Below are records to write out exactly; drop the pictures when you do.
══════════════════════════════
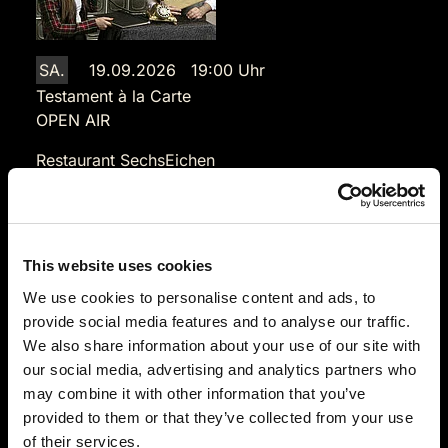
SA.
19.09.2026 19:00 Uhr
Testament à la Carte
OPEN AIR
Restaurant SechsEichen
Roermonder Bahn 40
41844 Wegberg
Auf der Karte anzeigen
This website uses cookies
89,90 €
We use cookies to personalise content and ads, to
provide social media features and to analyse our traffic.
Tickets kaufen
We also share information about your use of our site with
our social media, advertising and analytics partners who
may combine it with other information that you’ve
provided to them or that they’ve collected from your use
of their services.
══════════════════════════════
▶ Task response
SA.
19.09.2026 19:00 Uhr
Testament à la Carte
OPEN AIR
Restaurant SechsEichen
Roermonder Bahn 40
41844 Wegberg
Auf der Karte anzeigen
This website uses cookies
89,90 €
We use cookies to personalise content and ads, to
provide social media features and to analyse our traffic.
Tickets kaufen
We also share information about your use of our site with
our social media, advertising and analytics partners who
may combine it with other information that you’ve
provided to them or that they’ve collected from your use
of their services.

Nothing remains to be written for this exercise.